Uma observação rápida nas informações disponíveis na página da Comissão Especial que apreciou a PEC, no entanto, permite concluir que foram ouvidas as seguintes entidades no processo de tramitação: Associação Brasileira de Municípios - ABM; Associação dos Membros dos Tribunais de Contas do Brasil - Atricon; Associação Nacional de Pesquisa em Financiamento da Educação - FINEDUCA; Associação Nacional dos Centros Universitários - ANACEU; Campanha Nacional pelo Direito à Educação; Comitê dos Secretários de Fazenda dos Estados e Distrito Federal - COMSEFAZ; Confederação Nacional de Municípios - MNM;Confederação Nacional dos Trabalhadores em Educação - CNTE; Conselho Nacional de Educação - CNE; Conselho Nacional de Secretários de Educação - Consed; Divisão de Educação do Banco Interamericano de Desenvolvimento - BID; Frente Nacional de Prefeitos - FNP; Fundo Nacional de Desenvolvimento da Educação - FNDE; Fórum de Governadores; Fórum dos Conselhos Estaduais de Educação; Fórum dos conselhos Estaduais de educação; Fórum Nacional de Educação - FNE; Fórum Nacional de Governadores; Fórum Nacional de Secretários estaduais de Planejamento; Instituto Ayrton Senna;Instituto Brasileiro de Geografia e Estatística - IBGE; Instituto de Pesquisa Econômica Aplicada - IPEA; Instituto Nacional de Estudos e Pesquisas Educacionais Anísio Teixeira - INEP; Instituto Rui Barbosa - IRB; Movimento Interfóruns de Educação Infantil do Brasil - MIEIB; Organização das Nações Unidas para a Educação, a Ciência e a Cultura - UNESCO; Presidentes e Vice-Presidentes das Comissões de Educação das Assembléias Legislativas; Todos Pela Educação; Tribunal de Contas da União - TCU; União Brasileira de Estudantes Secundaristas - UBES; União dos Conselhos Municipais de Educação - Uncme; União Nacional dos Dirigentes Municipais de Educação - Undime; União Nacional dos Estudantes - UNE.

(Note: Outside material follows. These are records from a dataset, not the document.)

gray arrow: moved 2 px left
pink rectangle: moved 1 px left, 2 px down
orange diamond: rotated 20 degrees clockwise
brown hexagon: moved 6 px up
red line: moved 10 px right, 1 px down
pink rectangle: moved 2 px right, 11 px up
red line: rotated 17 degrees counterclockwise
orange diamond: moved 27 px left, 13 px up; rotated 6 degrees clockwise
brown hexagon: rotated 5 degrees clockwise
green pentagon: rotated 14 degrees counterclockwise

A maior parte delas foi ouvida mais do que uma vez e muitas tinham posições diametralmente opostas à outras. Assim como os partidos e parlamentares que se envolveram no processo legislativo da PEC. A lista não é exaustiva, uma vez que o processo de acomodação de demandas se deu também informalmente, em reuniões extra-pauta no período noturno promovidas pela relatora Deputada Professora Dorinha (DEM/TO). Se você optou por passar os olhos e não ler o nome de cada uma dessas entidades acima, imagine ter que conjugar os posicionamentos, ideias, vetos, ressentimentos e desalinhamentos entre elas.

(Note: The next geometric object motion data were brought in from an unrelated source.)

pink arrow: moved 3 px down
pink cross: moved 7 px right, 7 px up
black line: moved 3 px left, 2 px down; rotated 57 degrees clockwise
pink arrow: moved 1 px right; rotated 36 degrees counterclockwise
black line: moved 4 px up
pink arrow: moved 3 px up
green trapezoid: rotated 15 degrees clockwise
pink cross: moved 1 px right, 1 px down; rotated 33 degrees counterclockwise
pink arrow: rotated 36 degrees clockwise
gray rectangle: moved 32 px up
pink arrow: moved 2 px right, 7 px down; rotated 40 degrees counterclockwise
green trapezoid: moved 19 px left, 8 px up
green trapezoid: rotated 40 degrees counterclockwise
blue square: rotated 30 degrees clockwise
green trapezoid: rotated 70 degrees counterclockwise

Frequentemente a coordenação desses processos cabe ao Executivo, que dispõe de mais recursos e capilaridade. O cenário político no Executivo, todavia, foi conturbado nesses pouco mais de cinco anos desde a apresentação da PEC pela então Deputada Raquel Muniz (PSC/MG). No período, três presidentes da República ocuparam a cadeira, Dilma Rousseff, Michel Temer e Jair Bolsonaro, e um processo de impeachment ocorreu. Nada menos do que sete ministros ocuparam o cargo desde 07/04/2015, dia em que a PEC foi protocolada. São eles: Renato Janine Ribeiro, Aloízio Mercadante, Mendonça Filho, Rossieli Soares, Ricardo Vélez Rodríguez, Abraham Weintraub e o atual[2] Ministro Milton Ribeiro. O FUNDEB permanente é filho do Congresso com a Sociedade Civil.

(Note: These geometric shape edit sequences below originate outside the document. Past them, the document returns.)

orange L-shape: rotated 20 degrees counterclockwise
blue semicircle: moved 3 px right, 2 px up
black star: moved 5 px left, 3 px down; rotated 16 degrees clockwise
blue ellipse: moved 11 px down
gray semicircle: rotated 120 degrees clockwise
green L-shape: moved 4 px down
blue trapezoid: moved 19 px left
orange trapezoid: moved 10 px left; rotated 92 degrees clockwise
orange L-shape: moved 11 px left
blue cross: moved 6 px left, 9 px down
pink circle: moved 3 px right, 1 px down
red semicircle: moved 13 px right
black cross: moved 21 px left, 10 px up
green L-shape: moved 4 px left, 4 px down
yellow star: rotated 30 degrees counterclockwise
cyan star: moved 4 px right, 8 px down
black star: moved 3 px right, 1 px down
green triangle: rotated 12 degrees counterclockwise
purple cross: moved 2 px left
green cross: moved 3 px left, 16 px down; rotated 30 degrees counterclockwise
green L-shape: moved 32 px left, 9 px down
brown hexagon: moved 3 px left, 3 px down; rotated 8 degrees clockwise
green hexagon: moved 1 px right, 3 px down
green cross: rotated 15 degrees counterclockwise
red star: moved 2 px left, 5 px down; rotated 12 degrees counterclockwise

O processo de construção política democrática é o processo de conjugação de vontades. Ainda que ninguém se sinta completamente contemplado, também ninguém se sente excluído. Pode ser frustrante, decepcionante e árduo mas quando é bem feito pode garantir o futuro de centenas de milhares de crianças que nasceram e nascerão na pobreza, quiçá na miséria. Enquanto houver atores que divergem mas que se dispõem a construir juntos, o Congresso mostra seu melhor lado e permite pensar em políticas de Estado na ausência do governo.


[2] Caso ocorra nova mudança, esse texto foi escrito e enviado para editoração no dia 27/07/2020.

Palavras-chave: Movimento Voto Consciente, Poder Legislativo, Poder Executivo, FUNDEB, educação, sociedade civil, Congresso Nacional, Câmara dos Deputados, políticas de Estado, desigualdades sociais.